Different industry, different priorities. Almost none of the Y2K problem was in control systems, embedded systems, or the like (a mailling list I'm on was considering creating "Certified Y2K compliant" stickers to put on our pre-electronic engine management cars. We were also considering "Warning: this automobile has not been tested for Y2K compliance" stickers to put on cars on used-car lots, but I digress). It was almost all in the financial, insurance, and government-regulatory etc areas.
But even given that, I'm not quite sure why you think waiting until your bank was suddenly in regulatory non-compliance on 1/1/2000 and starting to fix it then would have been better than spending a couple of years getting it fixed so the customers (and more importantly, the regulators) didn't notice -- the fixes had to happen in any event, the only issue was when and how panicked.
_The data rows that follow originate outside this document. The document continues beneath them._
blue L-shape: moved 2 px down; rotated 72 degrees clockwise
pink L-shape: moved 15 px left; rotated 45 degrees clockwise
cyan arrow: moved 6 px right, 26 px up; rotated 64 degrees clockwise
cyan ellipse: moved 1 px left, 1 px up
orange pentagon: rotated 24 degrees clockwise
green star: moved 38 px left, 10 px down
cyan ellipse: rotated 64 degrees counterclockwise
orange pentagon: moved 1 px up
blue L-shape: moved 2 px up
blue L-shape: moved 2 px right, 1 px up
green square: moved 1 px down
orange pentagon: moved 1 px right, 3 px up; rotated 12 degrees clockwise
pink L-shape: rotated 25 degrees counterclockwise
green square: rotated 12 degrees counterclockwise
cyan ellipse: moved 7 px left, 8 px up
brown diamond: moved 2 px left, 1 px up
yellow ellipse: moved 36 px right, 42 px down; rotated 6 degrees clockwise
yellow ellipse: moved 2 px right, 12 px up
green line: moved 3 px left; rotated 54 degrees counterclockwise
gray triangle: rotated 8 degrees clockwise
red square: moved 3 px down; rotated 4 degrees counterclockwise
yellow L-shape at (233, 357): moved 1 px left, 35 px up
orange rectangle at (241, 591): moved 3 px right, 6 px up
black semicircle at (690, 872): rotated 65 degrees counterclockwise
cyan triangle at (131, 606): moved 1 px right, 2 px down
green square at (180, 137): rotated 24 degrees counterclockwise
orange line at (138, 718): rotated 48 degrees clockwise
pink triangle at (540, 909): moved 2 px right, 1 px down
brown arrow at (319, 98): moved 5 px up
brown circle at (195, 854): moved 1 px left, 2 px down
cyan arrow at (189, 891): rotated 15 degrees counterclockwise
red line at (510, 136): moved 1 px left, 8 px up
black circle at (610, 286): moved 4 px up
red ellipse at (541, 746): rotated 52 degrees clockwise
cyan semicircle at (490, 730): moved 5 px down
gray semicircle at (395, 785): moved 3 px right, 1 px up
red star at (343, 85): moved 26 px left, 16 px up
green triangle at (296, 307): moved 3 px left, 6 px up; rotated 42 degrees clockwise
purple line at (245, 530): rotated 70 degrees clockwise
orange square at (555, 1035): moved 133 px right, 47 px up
As for your ATM example: if you'd been the manager in charge of the software for those machines for your bank and they'd quit working on
1/1/2000, you'd have been looking for work by some time early that morning. And firing you would have been the vice-president you report to's last official act (with probably several layers of severed heads in between) as well. The only things more important than keeping uptime for customers are backup and regulatory compliance (and in banking, regulatory compliance includes backups).Nor on my machines. But (1) my machines don't have anything major on them by the standards I'm describing, and (2) everything had been fixed in advance -- which is the point.